§ What you have to do:
Where a line contains the word "PRECEDENT", copy that line from the records below.

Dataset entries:

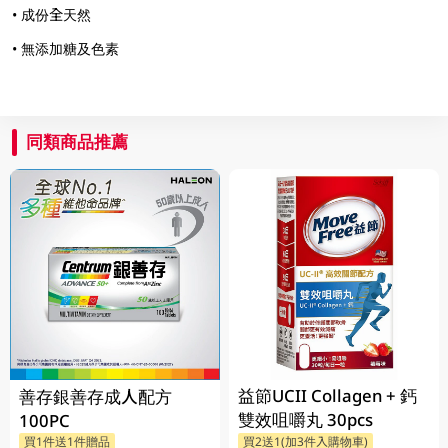
• 成份全天然
• 無添加糖及色素
同類商品推薦
益節UCII Collagen + 鈣
善存銀善存成人配方
雙效咀嚼丸 30pcs
100PC
買1件送1件贈品
買2送1(加3件入購物車)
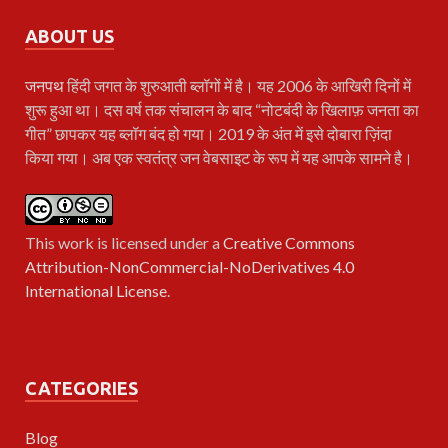
ABOUT US
जनपथ
हिंदी जगत के शुरुआती ब्लॉगों में है। यह 2006 के आखिरी दिनों में
शुरू हुआ था। दस वर्ष तक संचालन के बाद “नोटबंदी के खिलाफ़ जनता का
गीत” छापकर यह ब्लॉग बंद हो गया। 2019 के अंत में इसे दोबारा ज़िंदा
किया गया। अब एक स्वतंत्र जन वेबसाइट के रूप में यह आपके सामने है।
This work is licensed under a
Creative Commons
Attribution-NonCommercial-NoDerivatives 4.0
International License
.
CATEGORIES
Blog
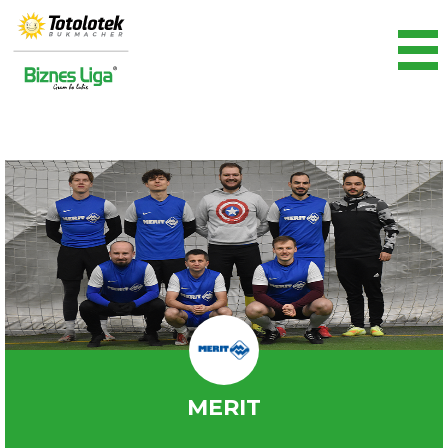
MERIT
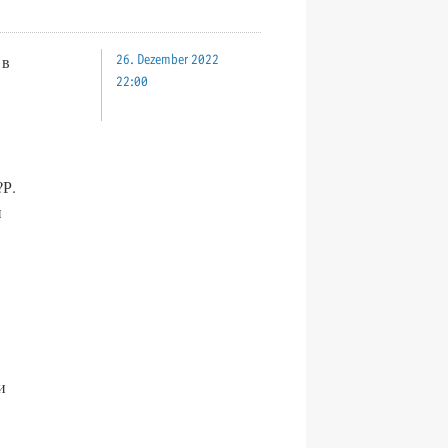
 в
26. Dezember 2022
22:00
?Р.
и
и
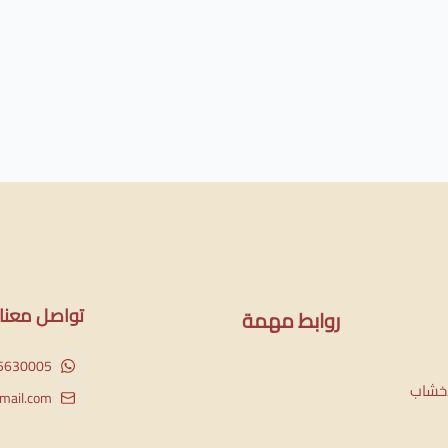
تواصل معنا
روابط مهمة
5630005
لاخشاب
ail.com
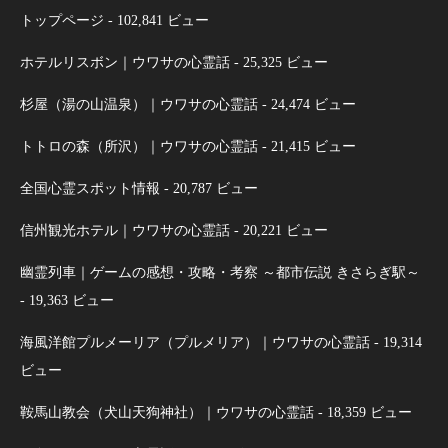
トップページ
- 102,841 ビュー
ホテルリスボン｜ウワサの心霊話
- 25,325 ビュー
杉屋（湯の山温泉）｜ウワサの心霊話
- 24,474 ビュー
トトロの森（所沢）｜ウワサの心霊話
- 21,415 ビュー
全国心霊スポット情報
- 20,787 ビュー
信州観光ホテル｜ウワサの心霊話
- 20,221 ビュー
幽霊列車｜ゲームの感想・攻略・考察 ～都市伝説 きさらぎ駅～
- 19,363 ビュー
海風洋館プルメーリア（プルメリア）｜ウワサの心霊話
- 19,314
ビュー
鞍馬山教会（犬山天狗神社）｜ウワサの心霊話
- 18,359 ビュー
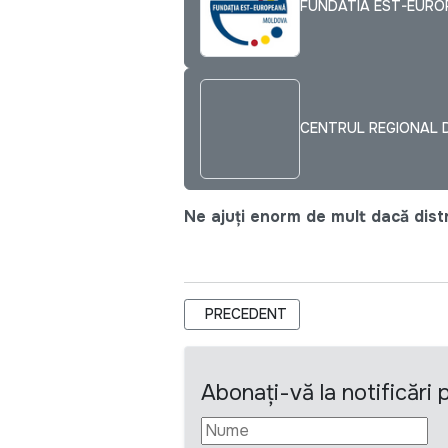
FUNDATIA EST-EUR
CENTRUL REGIONAL 
Ne ajuți enorm de mult dacă distri
ARTICOL PRECEDENT: CONCURS DE S
PRECEDENT
Abonați-vă la notificări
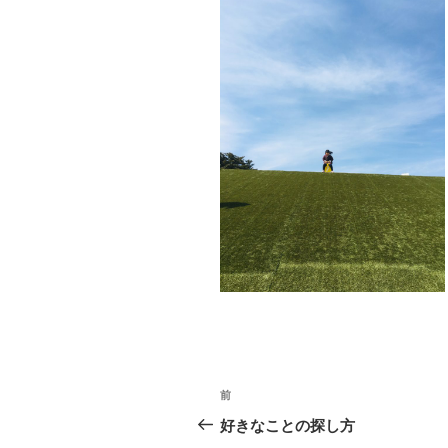
投
前
前
稿
の
好きなことの探し方
投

§ Answer below:
ARTICOL PRECEDENT: CONCURS DE S
PRECEDENT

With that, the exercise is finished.